» **TASK GOAL**:
Copy, exactly and without additions, every line in the records below from the one holding "More Episodes (306, 2463)" through the one holding "Contact Us (1326, 1706)", both ends included.
*** DATA FOR PROCESSING ***
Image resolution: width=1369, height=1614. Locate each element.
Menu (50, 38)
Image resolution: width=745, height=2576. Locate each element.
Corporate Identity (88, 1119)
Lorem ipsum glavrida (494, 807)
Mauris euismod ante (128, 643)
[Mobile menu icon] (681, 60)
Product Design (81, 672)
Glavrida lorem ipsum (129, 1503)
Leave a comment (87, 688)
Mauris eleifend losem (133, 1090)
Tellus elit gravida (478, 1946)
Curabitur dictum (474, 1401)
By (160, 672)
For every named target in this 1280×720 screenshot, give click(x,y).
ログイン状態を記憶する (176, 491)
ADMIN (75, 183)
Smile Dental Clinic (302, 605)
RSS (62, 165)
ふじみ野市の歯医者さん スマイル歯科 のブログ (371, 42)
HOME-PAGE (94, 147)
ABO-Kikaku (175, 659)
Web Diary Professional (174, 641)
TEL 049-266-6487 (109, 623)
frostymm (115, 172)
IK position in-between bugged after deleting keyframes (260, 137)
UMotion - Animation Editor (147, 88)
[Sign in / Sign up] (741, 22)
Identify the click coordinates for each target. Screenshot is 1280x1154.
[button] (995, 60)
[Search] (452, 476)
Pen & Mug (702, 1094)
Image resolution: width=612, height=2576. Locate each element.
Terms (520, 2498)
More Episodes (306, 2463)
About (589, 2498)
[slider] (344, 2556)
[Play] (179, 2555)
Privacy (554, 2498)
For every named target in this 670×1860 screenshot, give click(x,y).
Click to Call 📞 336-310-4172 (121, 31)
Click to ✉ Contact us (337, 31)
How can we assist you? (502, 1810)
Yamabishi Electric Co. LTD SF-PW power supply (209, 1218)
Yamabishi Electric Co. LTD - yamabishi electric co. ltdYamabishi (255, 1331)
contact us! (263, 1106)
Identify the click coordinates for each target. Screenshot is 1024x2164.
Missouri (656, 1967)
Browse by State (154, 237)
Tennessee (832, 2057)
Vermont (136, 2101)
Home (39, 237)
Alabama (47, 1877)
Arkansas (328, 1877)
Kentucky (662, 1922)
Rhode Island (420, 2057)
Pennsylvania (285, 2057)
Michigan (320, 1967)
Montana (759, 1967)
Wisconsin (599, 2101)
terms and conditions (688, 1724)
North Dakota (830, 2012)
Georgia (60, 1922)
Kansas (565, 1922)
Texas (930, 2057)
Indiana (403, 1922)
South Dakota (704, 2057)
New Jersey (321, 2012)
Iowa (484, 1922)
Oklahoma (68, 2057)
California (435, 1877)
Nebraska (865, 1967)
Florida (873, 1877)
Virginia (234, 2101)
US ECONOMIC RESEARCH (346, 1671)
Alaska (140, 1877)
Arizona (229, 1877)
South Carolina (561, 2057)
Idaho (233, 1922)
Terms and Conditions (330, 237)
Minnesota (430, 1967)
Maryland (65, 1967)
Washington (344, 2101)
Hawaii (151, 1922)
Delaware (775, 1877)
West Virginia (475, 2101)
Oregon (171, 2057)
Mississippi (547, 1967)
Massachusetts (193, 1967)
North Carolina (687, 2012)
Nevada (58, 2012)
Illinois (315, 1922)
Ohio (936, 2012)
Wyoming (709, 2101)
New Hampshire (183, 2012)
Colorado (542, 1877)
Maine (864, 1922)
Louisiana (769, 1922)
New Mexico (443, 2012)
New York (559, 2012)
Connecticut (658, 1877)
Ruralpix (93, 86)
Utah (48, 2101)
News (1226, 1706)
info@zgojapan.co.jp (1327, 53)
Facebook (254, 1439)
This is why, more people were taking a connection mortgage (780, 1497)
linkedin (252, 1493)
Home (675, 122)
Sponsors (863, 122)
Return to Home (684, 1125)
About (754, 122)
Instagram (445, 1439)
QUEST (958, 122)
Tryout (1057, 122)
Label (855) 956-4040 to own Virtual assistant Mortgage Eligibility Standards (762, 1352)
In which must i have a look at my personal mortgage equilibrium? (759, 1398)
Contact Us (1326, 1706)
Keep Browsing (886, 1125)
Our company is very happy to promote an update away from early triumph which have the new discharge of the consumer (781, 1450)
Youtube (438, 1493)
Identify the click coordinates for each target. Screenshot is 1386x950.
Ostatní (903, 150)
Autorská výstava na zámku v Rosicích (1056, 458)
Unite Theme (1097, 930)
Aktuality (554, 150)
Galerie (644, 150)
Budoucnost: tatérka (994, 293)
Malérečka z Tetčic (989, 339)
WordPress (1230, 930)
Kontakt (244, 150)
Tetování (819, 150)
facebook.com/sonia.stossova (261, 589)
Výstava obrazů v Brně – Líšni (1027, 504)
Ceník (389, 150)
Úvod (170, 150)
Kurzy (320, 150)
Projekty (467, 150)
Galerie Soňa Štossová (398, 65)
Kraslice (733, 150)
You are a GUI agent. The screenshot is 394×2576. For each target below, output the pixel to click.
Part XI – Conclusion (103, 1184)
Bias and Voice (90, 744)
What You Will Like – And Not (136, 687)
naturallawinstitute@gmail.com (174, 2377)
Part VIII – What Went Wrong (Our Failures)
*** End of DATA FOR PROCESSING ***
» **PROBLEM SOLUTION**:
More Episodes (306, 2463)
About (589, 2498)
[slider] (344, 2556)
[Play] (179, 2555)
Privacy (554, 2498)
For every named target in this 670×1860 screenshot, give click(x,y).
Click to Call 📞 336-310-4172 (121, 31)
Click to ✉ Contact us (337, 31)
How can we assist you? (502, 1810)
Yamabishi Electric Co. LTD SF-PW power supply (209, 1218)
Yamabishi Electric Co. LTD - yamabishi electric co. ltdYamabishi (255, 1331)
contact us! (263, 1106)
Identify the click coordinates for each target. Screenshot is 1024x2164.
Missouri (656, 1967)
Browse by State (154, 237)
Tennessee (832, 2057)
Vermont (136, 2101)
Home (39, 237)
Alabama (47, 1877)
Arkansas (328, 1877)
Kentucky (662, 1922)
Rhode Island (420, 2057)
Pennsylvania (285, 2057)
Michigan (320, 1967)
Montana (759, 1967)
Wisconsin (599, 2101)
terms and conditions (688, 1724)
North Dakota (830, 2012)
Georgia (60, 1922)
Kansas (565, 1922)
Texas (930, 2057)
Indiana (403, 1922)
South Dakota (704, 2057)
New Jersey (321, 2012)
Iowa (484, 1922)
Oklahoma (68, 2057)
California (435, 1877)
Nebraska (865, 1967)
Florida (873, 1877)
Virginia (234, 2101)
US ECONOMIC RESEARCH (346, 1671)
Alaska (140, 1877)
Arizona (229, 1877)
South Carolina (561, 2057)
Idaho (233, 1922)
Terms and Conditions (330, 237)
Minnesota (430, 1967)
Maryland (65, 1967)
Washington (344, 2101)
Hawaii (151, 1922)
Delaware (775, 1877)
West Virginia (475, 2101)
Oregon (171, 2057)
Mississippi (547, 1967)
Massachusetts (193, 1967)
North Carolina (687, 2012)
Nevada (58, 2012)
Illinois (315, 1922)
Ohio (936, 2012)
Wyoming (709, 2101)
New Hampshire (183, 2012)
Colorado (542, 1877)
Maine (864, 1922)
Louisiana (769, 1922)
New Mexico (443, 2012)
New York (559, 2012)
Connecticut (658, 1877)
Ruralpix (93, 86)
Utah (48, 2101)
News (1226, 1706)
info@zgojapan.co.jp (1327, 53)
Facebook (254, 1439)
This is why, more people were taking a connection mortgage (780, 1497)
linkedin (252, 1493)
Home (675, 122)
Sponsors (863, 122)
Return to Home (684, 1125)
About (754, 122)
Instagram (445, 1439)
QUEST (958, 122)
Tryout (1057, 122)
Label (855) 956-4040 to own Virtual assistant Mortgage Eligibility Standards (762, 1352)
In which must i have a look at my personal mortgage equilibrium? (759, 1398)
Contact Us (1326, 1706)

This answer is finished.